出版の目的は「主にブラジル移民・移住者にとって感銘を受ける秀句を選び、後世、及び日本の読者にも共感されうる俳句選集を出版する。ブラジルで俳句活動が始まってから100年を越えようとしている今年に、流派の垣根を超えた選集を編纂するのは最後の機会」というもの。
今までは各流派や個人の句集だけだったが、今回は俳句界全体から流派の隔てなく選句、時代区分ごとに編集し、必要に応じて背景・語句などの解説も併記した内容にする予定だ。
全体構成としては「移民初期~戦前」「戦後~1979年」「1980年~現在」。それぞれに年代の雰囲気を感じさせる句を選ぶ。当地在住者以外の俳人の句でも、縁のある人なら選句対象とする。花鳥諷詠(有季俳句)とそれ以外(現代俳句、無季、自由律)を含める。
各委員が持ち寄った推薦句計約3500句の中から、すでに半分ぐらいに絞り込んでいる。その間、一部は50代だが、大半は80代という編集委員13人のうち、代表の広瀬芳山さんや小斎棹子さんら4人が体調不良や脳溢血で倒れるなどの災難に見舞われ、出席できなくなった。

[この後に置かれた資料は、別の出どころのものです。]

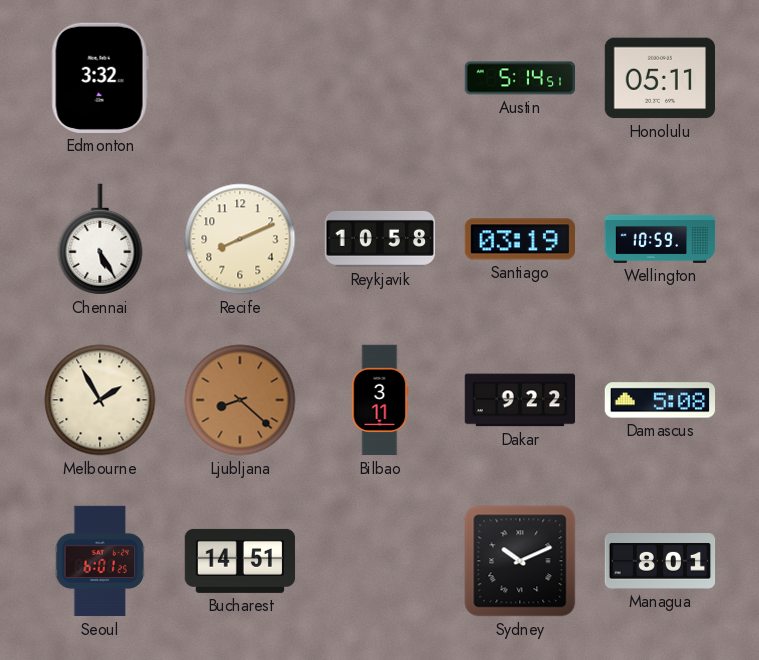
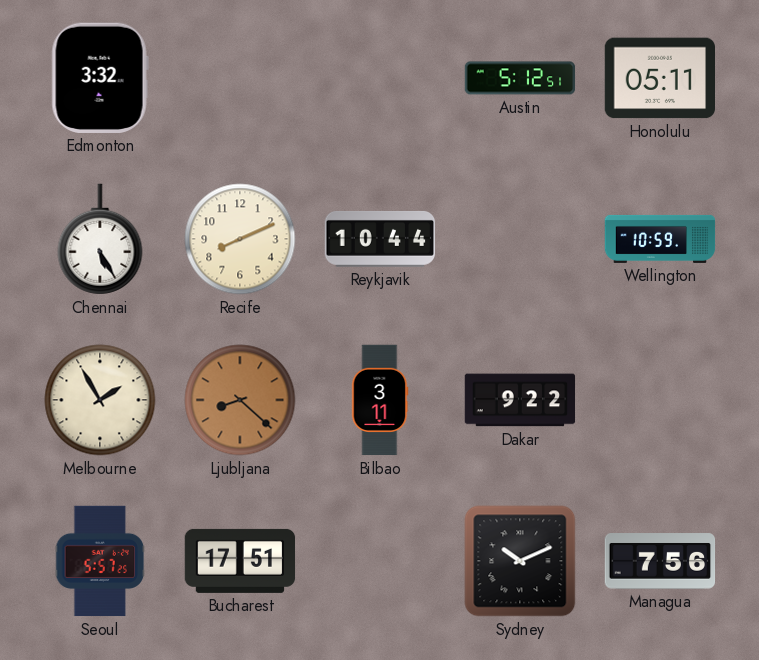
Austin: 5:14 -> 5:12
Reykjavik: 10:58 -> 10:44
Santiago: 03:19 -> none
Damascus: 5:08 -> none
Seoul: 6:01 -> 5:57
Bucharest: 14:51 -> 17:51
Managua: 8:01 -> 7:56
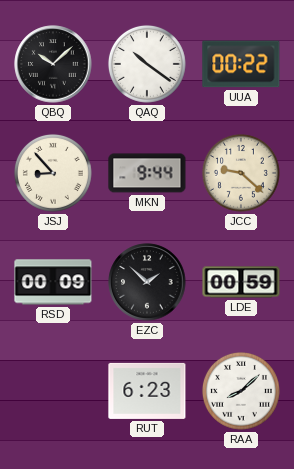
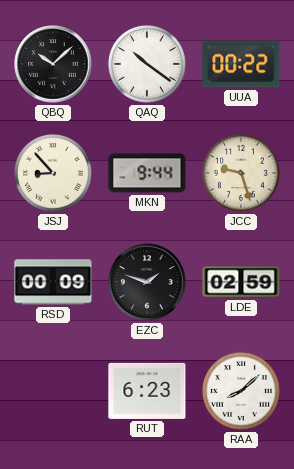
JCC: 9:22 -> 9:27
EZC: 1:52 -> 1:48
LDE: 00:59 -> 02:59
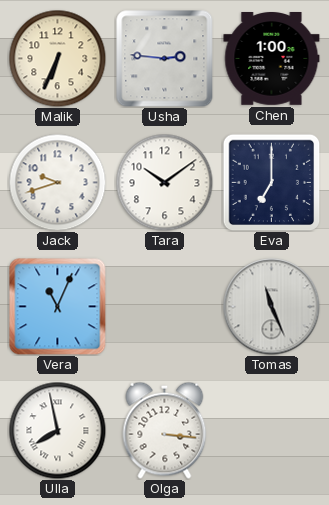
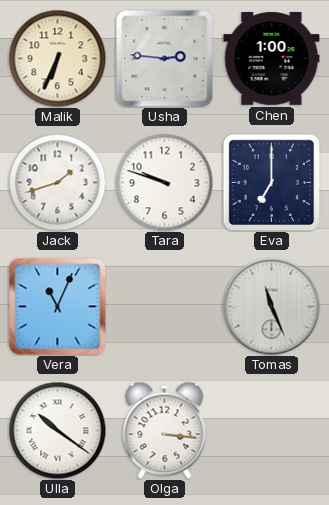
Jack: 9:42 -> 1:42
Tara: 10:09 -> 9:48
Ulla: 7:58 -> 10:21
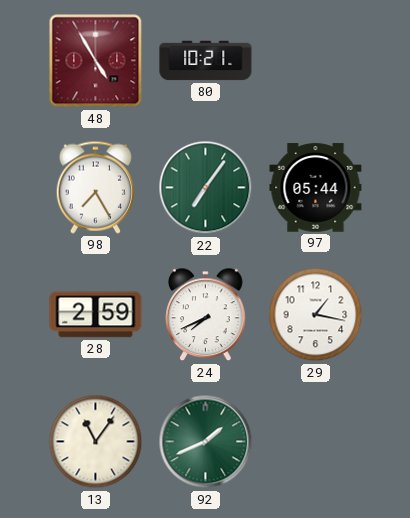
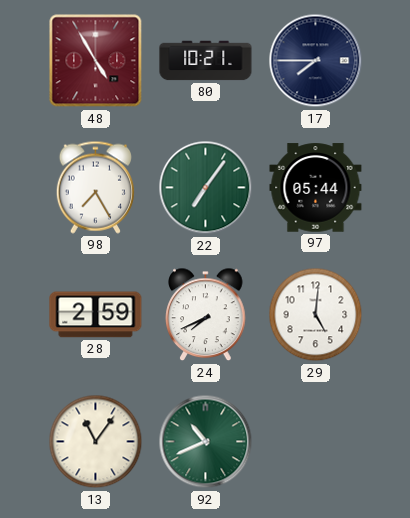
17: none -> 7:45
29: 1:17 -> 5:01
92: 1:41 -> 10:41
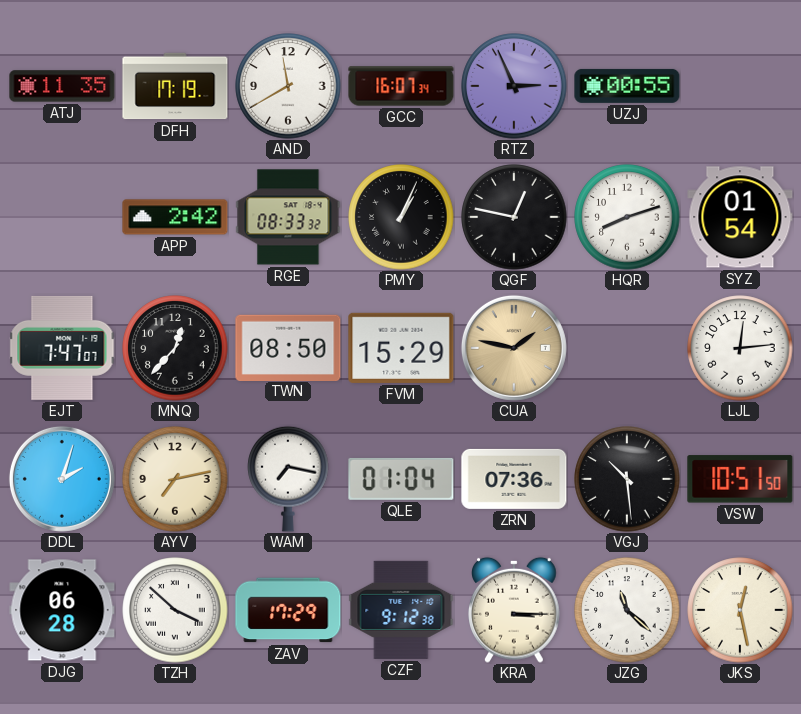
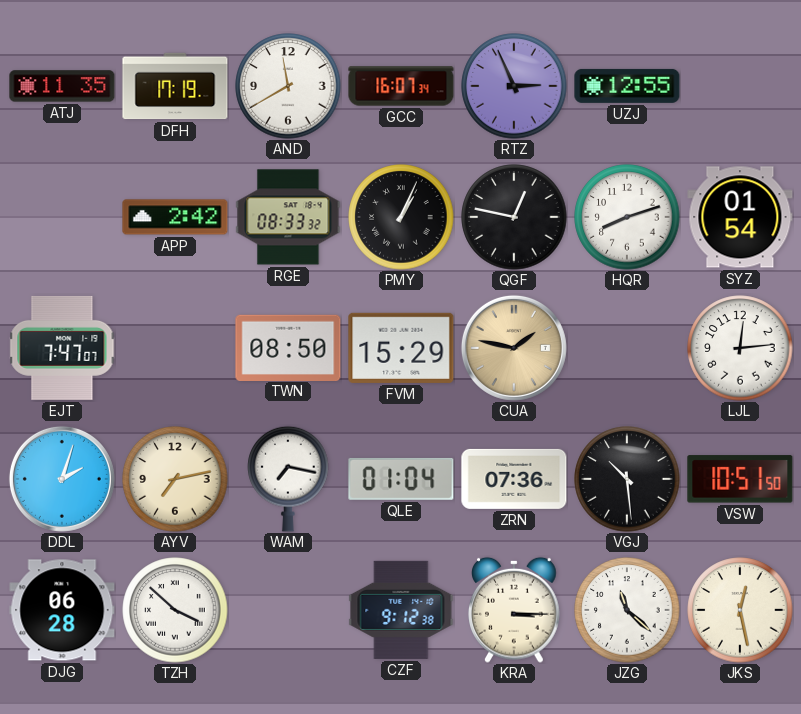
UZJ: 00:55 -> 12:55
MNQ: 12:37 -> none
ZAV: 17:29 -> none
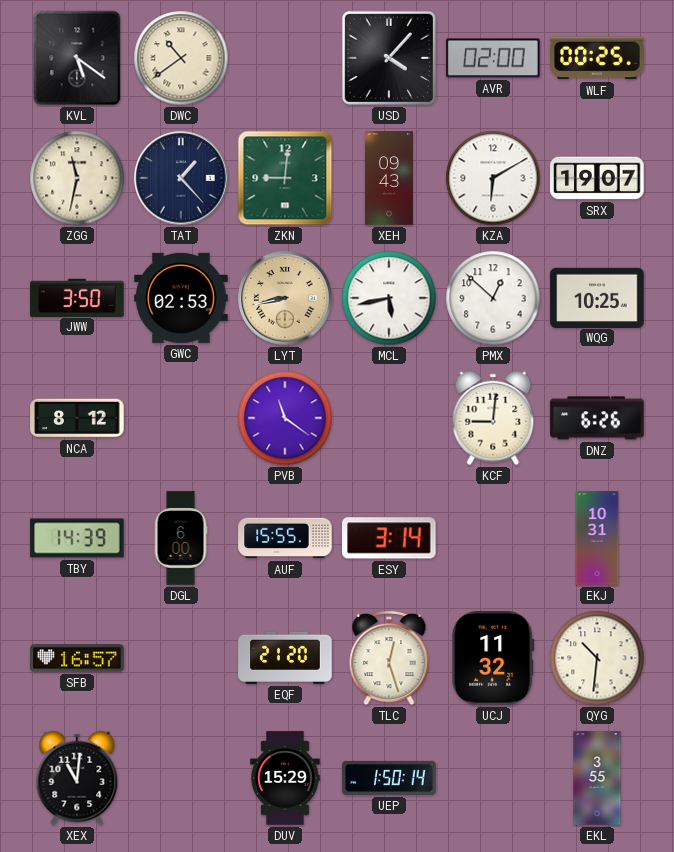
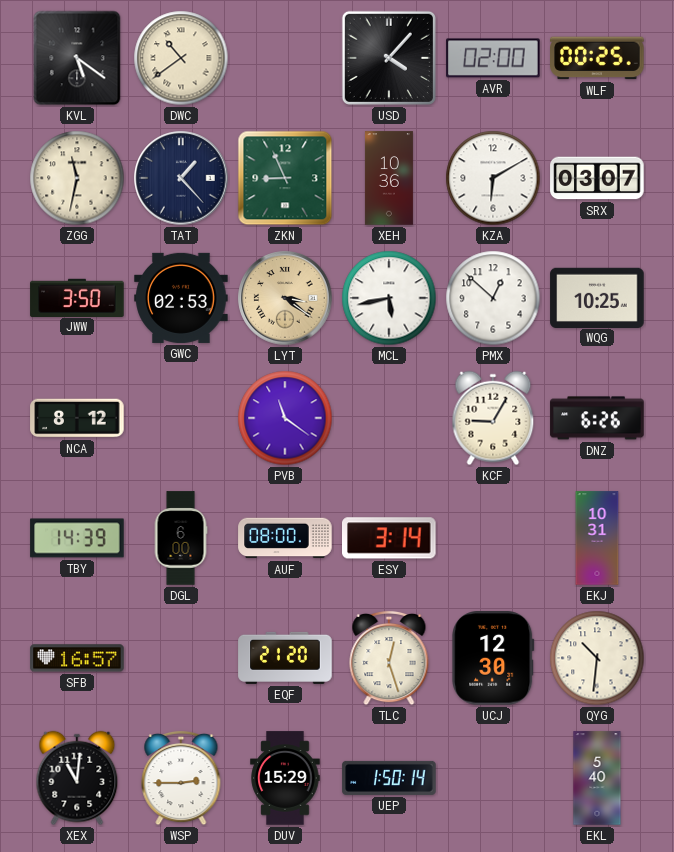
ZKN: 9:01 -> 8:56
XEH: 09:43 -> 10:36
SRX: 19:07 -> 03:07
LYT: 8:43 -> 3:21
KCF: 9:01 -> 9:05
AUF: 15:55 -> 08:00
UCJ: 11:32 -> 12:30
WSP: none -> 2:45
EKL: 3:55 -> 5:40
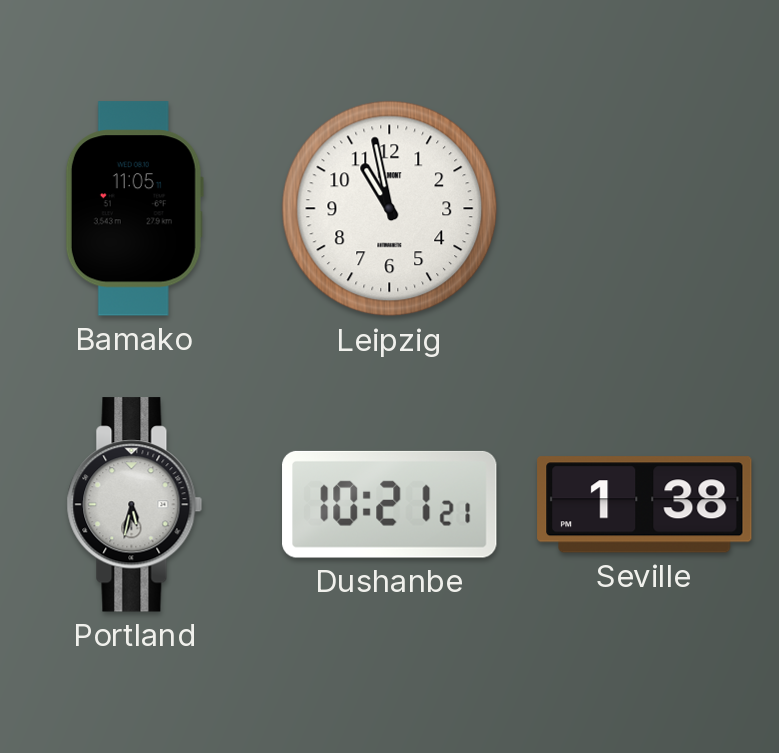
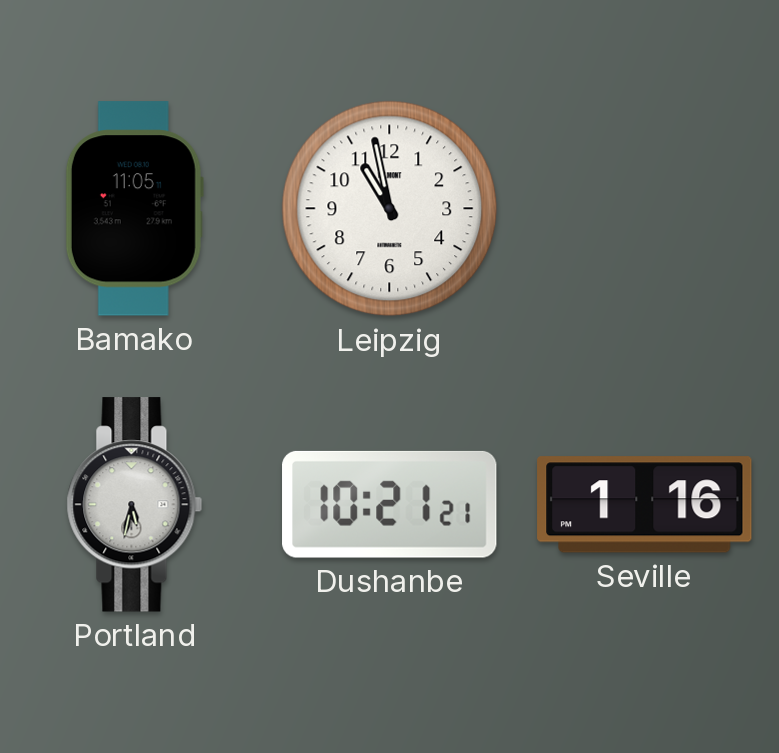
Seville: 1:38 -> 1:16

皆の回復を待ちつつも「最後の力を振り絞って、早く完成させないと。私たちだったどうなるか分からない」という焦りに似た声が会議の合間に聞こえてくる状況だ。
事務方を担う宮川信之さんは「今年中に選考を終え、本の全体像が分かるようになる見通し」とする。その日も、候補作を一句一句読み上げて、選集に相応しいかどうか熱い議論が交わされた。